- Origin: San Francisco, California, United States
- Genres: Alternative rock, blues rock, post-punk
- Years active: 1986–1995
- Labels: SST, Sub-Pop, Reprise
- Past members: Gary Floyd; Lynn Perko; Ben Cohen; Jeff Palmer; Danny Roman; Miles Montalbano;

= Sister Double Happiness =

American rock band

Sister Double Happiness was an alternative blues rock band that existed from 1986 until 1995, formed in San Francisco, California, United States. Its core members were Gary Floyd and Lynn Perko, who were in the seminal punk rock band The Dicks, and Ben Cohen of the Pop-O-Pies.

Sister Double Happiness recorded and released four LPs, one EP, and one live record in its nine-year existence. After they disbanded, Floyd went on to front Black Kali Ma and recorded solo material. Perko later joined Imperial Teen. Jeff Palmer began playing bass in the Mommyheads in 1994, continuing until the latter's breakup in 1998.

==Members==
===Heart and Mind===
- Gary Floyd - vocals and harmonica.
- Lynn Perko - drums, percussion, piano and organs.
- Ben Cohen - guitar, mandolin, and 6 string bass.
- Jeff Palmer - bass guitar

===Uncut and self-titled EP===
- Gary Floyd - vocals
- Lynn Perko - drums
- Ben Cohen - guitar
- Danny Roman - guitar
- Miles Montalbano - bass

==Discography==
===Studio recordings===
- Sister Double Happiness LP, SST, 1988
- Heart and Mind LP, Reprise, 1991
- Hey Kids Maxi Single, Reprise, 1992
- Uncut LP, Warner Chapel Music, 1993 (reissued on Dutch East India Trading)
- Sister Double Happiness EP, Warner Chapel Music, 1993 (reissued on Dutch East India Trading)
- Horsey Water LP, Sub-Pop, 1994

===Live recordings===
====Audio====
- A Stone's Throw from Love (Live and Acoustic at the Great American Music Hall 06/17/92), Innerstate, 1999

====Video====
A live concert video Sister Double Happiness Live: Greetings from Zurich was released on Studio K7 home video in the mid 1990s, taped from a show on September 24, 1993. The set list included songs from both Sister Double Happiness and the Dicks:
1. Bobby Shannon
2. Don't Worry
3. Lightning
4. Ashes
5. Exposed to You
6. San Diego
7. Freight Train
8. You Don't Know Me
9. Whipping Song
10. No Good For You
11. Dicks Hate Police
12. Two-Headed Dog

==Post-breakup==
After the dissolution of Sister Double Happiness, Floyd formed and primarily played in Europe with the blues group The Gary Floyd Band; an overview of this material, Backdoor Preacher Man, is available in the United States.

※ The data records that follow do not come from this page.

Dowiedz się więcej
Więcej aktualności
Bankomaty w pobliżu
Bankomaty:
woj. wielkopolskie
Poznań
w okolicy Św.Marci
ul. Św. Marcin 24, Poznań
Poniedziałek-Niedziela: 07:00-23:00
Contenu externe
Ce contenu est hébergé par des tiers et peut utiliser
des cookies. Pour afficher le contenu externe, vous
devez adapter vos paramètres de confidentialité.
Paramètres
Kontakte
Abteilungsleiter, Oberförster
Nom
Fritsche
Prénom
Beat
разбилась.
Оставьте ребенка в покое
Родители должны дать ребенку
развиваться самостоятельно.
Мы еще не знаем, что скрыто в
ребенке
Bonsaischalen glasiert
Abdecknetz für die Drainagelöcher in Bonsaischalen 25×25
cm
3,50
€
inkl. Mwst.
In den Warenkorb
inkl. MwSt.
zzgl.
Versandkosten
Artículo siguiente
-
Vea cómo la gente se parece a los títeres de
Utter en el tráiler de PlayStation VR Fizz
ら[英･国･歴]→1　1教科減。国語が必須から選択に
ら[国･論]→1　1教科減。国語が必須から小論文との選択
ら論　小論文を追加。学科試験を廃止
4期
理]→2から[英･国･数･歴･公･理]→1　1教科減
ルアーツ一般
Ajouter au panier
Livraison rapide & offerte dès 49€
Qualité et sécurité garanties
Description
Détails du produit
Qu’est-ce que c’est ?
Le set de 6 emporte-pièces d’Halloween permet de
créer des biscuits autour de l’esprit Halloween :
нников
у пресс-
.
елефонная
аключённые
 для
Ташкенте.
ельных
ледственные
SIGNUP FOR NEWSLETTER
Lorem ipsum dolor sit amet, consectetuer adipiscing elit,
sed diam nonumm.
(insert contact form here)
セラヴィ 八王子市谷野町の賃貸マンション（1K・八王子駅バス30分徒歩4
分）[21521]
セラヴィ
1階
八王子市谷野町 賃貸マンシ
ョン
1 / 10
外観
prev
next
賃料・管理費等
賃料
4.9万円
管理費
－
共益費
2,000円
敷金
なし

Floyd and Sister Double Happiness guitarist Danny Roman formed Black Kali Ma, a blues-punk act that recorded an LP for Alternative Tentacles in 1999. Drummer Bruce Ducheneaux (Assassins of God) and guitar player Matt Margolin (Smokin' Rhythm Prawns) joined Roman and Floyd in Black Kali Ma. Rolling Stone Magazine reviewed Black Kali Ma's album and gave it three stars.

Gary Floyd played in the band Buddha Brothers, and recorded solo as a country musician. Perko went on to become a member of indie rock band Imperial Teen in 1996, and appears on You Ride The Pony (I'll Be The Bunny). Floyd died on May 2, 2024.

Ben continues to record and perform as Benjamin Cohen; his latest album is available online.